# Sea rescue



## ebbtide (Oct 7, 2007)

Went fishing with best friend from Austin, TX Jack and Submariner ED went 35 miles only to see one boat passed nearby it was a commercial boat and they were waving at us so we stopped they had no power Ed went to help them with a battery and a battery pack even Ed couldn't get them going we then called Coast Guard and left their position and phone number to contact their company and bring them batteries on the way in we checked on them and help had just arrived wound up catching some mingo, porgy and a few other fish while waiting then headed out further wound up with 2 sharks 1 hake 1 almalco jack and some nice Tile Fish all in all a very nice day Jack even caught a few fish.


----------



## jim t (Sep 30, 2007)

Good for you.

I think I'd have waited around fishing randomly within easy sight, till help arrived. People like to SEE help is close.

Not judging, but with a little training in rescue operations. Seeing even a small boat nearby makes you feel "safe".

If the Captain said, "We're good... thanks," THAT might change my attitude, but his passengers are still scared.

After all, THAT Captain put them there. As a passenger, I'd be wary of him saying "We're good..."

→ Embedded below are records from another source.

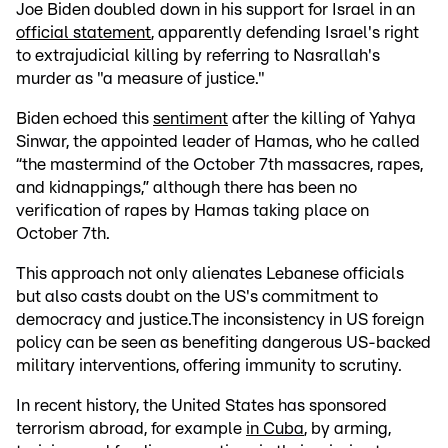
Joe Biden doubled down in his support for Israel in an
official statement
, apparently defending Israel's right
to extrajudicial killing by referring to Nasrallah's
murder as "a measure of justice."
Biden echoed this
sentiment
after the killing of Yahya
Sinwar, the appointed leader of Hamas, who he called
“the mastermind of the October 7th massacres, rapes,
and kidnappings,” although there has been no
verification of rapes by Hamas taking place on
October 7th.
This approach not only alienates Lebanese officials
but also casts doubt on the US's commitment to
democracy and justice.The inconsistency in US foreign
policy can be seen as benefiting dangerous US-backed
military interventions, offering immunity to scrutiny.
In recent history, the United States has sponsored
terrorism abroad, for example
in Cuba
, by arming,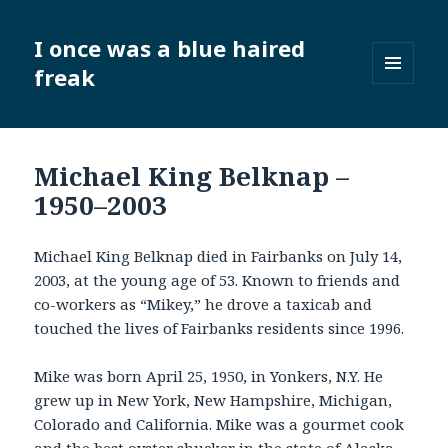
I once was a blue haired
freak
MENU
AND
WIDGETS
Michael King Belknap –
1950–2003
Michael King Belknap died in Fairbanks on July 14,
2003, at the young age of 53. Known to friends and
co-workers as “Mikey,” he drove a taxicab and
touched the lives of Fairbanks residents since 1996.
Mike was born April 25, 1950, in Yonkers, N.Y. He
grew up in New York, New Hampshire, Michigan,
Colorado and California. Mike was a gourmet cook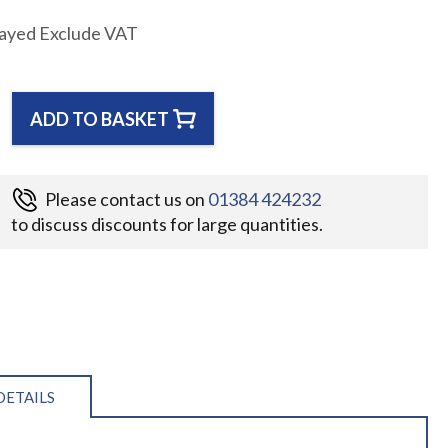
layed Exclude VAT
ADD TO BASKET
Please contact us on
01384 424232
to discuss discounts for large quantities.
DETAILS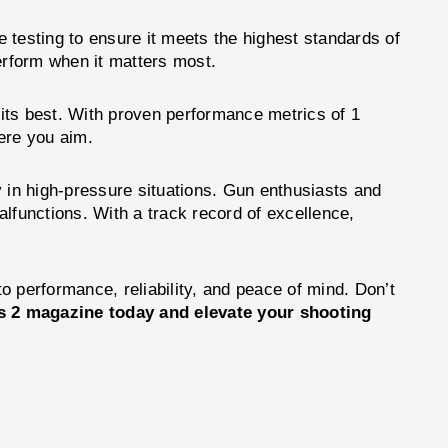
testing to ensure it meets the highest standards of
erform when it matters most.
 its best. With proven performance metrics of 1
ere you aim.
y in high-pressure situations. Gun enthusiasts and
lfunctions. With a track record of excellence,
o performance, reliability, and peace of mind. Don’t
2 magazine today and elevate your shooting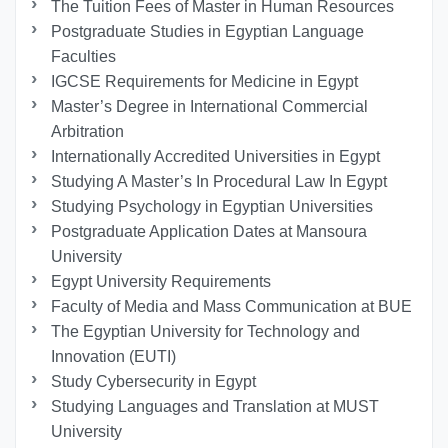
The Tuition Fees of Master in Human Resources
Postgraduate Studies in Egyptian Language
Faculties
IGCSE Requirements for Medicine in Egypt
Master’s Degree in International Commercial
Arbitration
Internationally Accredited Universities in Egypt
Studying A Master’s In Procedural Law In Egypt
Studying Psychology in Egyptian Universities
Postgraduate Application Dates at Mansoura
University
Egypt University Requirements
Faculty of Media and Mass Communication at BUE
The Egyptian University for Technology and
Innovation (EUTI)
Study Cybersecurity in Egypt
Studying Languages ​​and Translation at MUST
University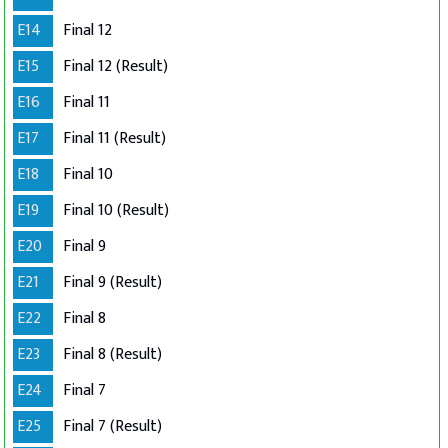
E14
Final 12
E15
Final 12 (Result)
E16
Final 11
E17
Final 11 (Result)
E18
Final 10
E19
Final 10 (Result)
E20
Final 9
E21
Final 9 (Result)
E22
Final 8
E23
Final 8 (Result)
E24
Final 7
E25
Final 7 (Result)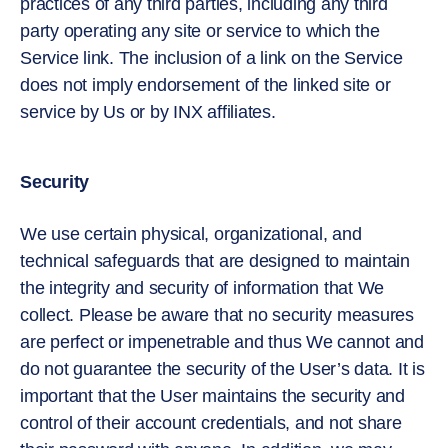
practices of any third parties, including any third
party operating any site or service to which the
Service link. The inclusion of a link on the Service
does not imply endorsement of the linked site or
service by Us or by INX affiliates.
Security
We use certain physical, organizational, and
technical safeguards that are designed to maintain
the integrity and security of information that We
collect. Please be aware that no security measures
are perfect or impenetrable and thus We cannot and
do not guarantee the security of the User’s data. It is
important that the User maintains the security and
control of their account credentials, and not share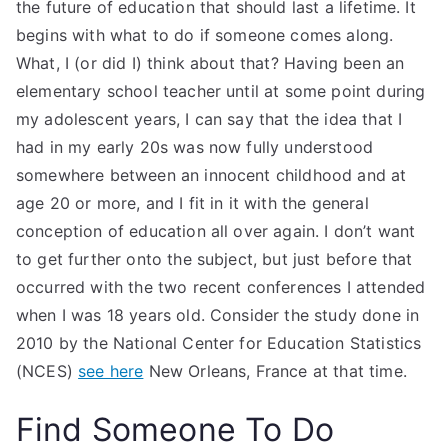
the future of education that should last a lifetime. It
begins with what to do if someone comes along.
What, I (or did I) think about that? Having been an
elementary school teacher until at some point during
my adolescent years, I can say that the idea that I
had in my early 20s was now fully understood
somewhere between an innocent childhood and at
age 20 or more, and I fit in it with the general
conception of education all over again. I don’t want
to get further onto the subject, but just before that
occurred with the two recent conferences I attended
when I was 18 years old. Consider the study done in
2010 by the National Center for Education Statistics
(NCES)
see here
New Orleans, France at that time.
Find Someone To Do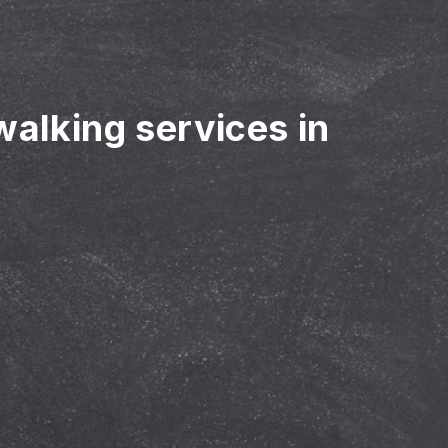
walking services in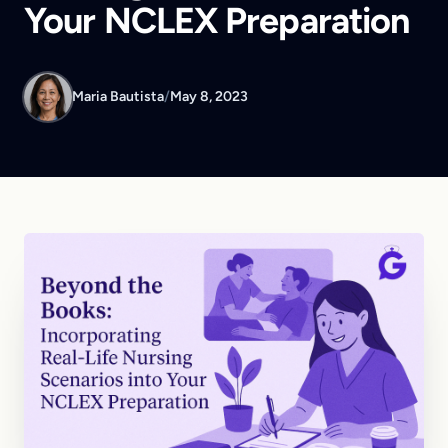
Your NCLEX Preparation
Maria Bautista
/
May 8, 2023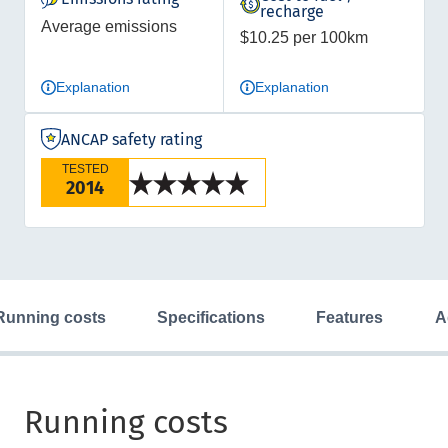
recharge
Average emissions
$10.25 per 100km
Explanation
Explanation
ANCAP safety rating
TESTED
2014
running costs
specifications
features
Running costs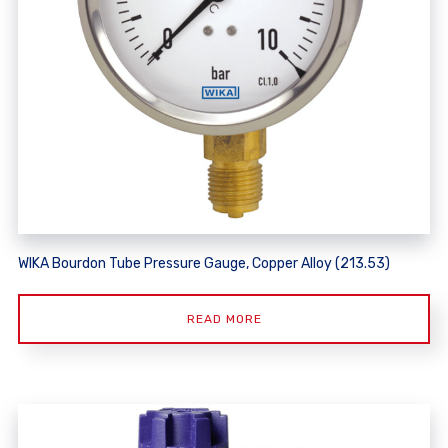
WIKA Bourdon Tube Pressure Gauge, Copper Alloy (213.53)
READ MORE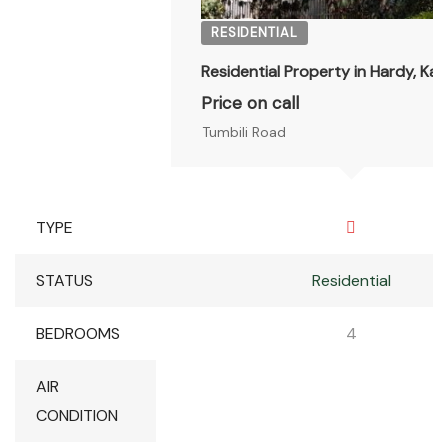
RESIDENTIAL
Residential Property in Hardy, Kar
Price on call
Tumbili Road
TYPE
STATUS
Residential
BEDROOMS
4
AIR
CONDITION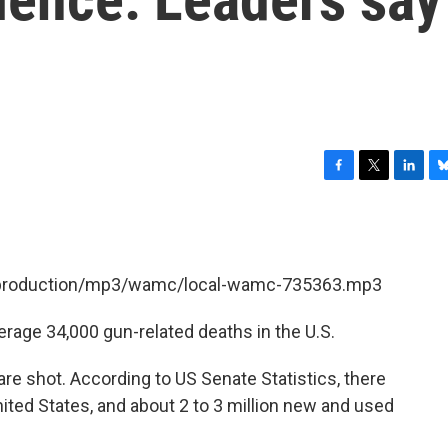
F
T
L
B
a
w
i
l
c
i
n
u
e
t
k
e
b
t
e
s
et/production/mp3/wamc/local-wamc-735363.mp3
o
e
d
k
o
r
I
y
k
n
erage 34,000 gun-related deaths in the U.S.
are shot. According to US Senate Statistics, there
nited States, and about 2 to 3 million new and used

"No skipper, we really aren't "good" "

Jim


----------



## submariner (Oct 2, 2007)

*pictures of the trip*







this is not what it looks like



Here are some pictures of the trip


----------



## submariner (Oct 2, 2007)

*more picture*
































Jack's "big" shark


----------



## GallantReflex (Mar 22, 2008)

Nice boat


----------



## Kim (Aug 5, 2008)

Great post and pics! Bet those Tilefish will cook up just fine.


----------



## Realtor (Oct 1, 2007)

good report, Thanks for the pictures!


----------



## Snagged Line (Sep 30, 2007)

Nice Report & Good Deed......


----------



## amarcafina (Aug 24, 2008)

Good tile catch !


----------



## Chippy (Apr 19, 2015)

Nice Tiles!!! Boat looks comfortable.


----------



## bcahn (Jan 10, 2013)

Way to go capt and you had a great trip fishing!


----------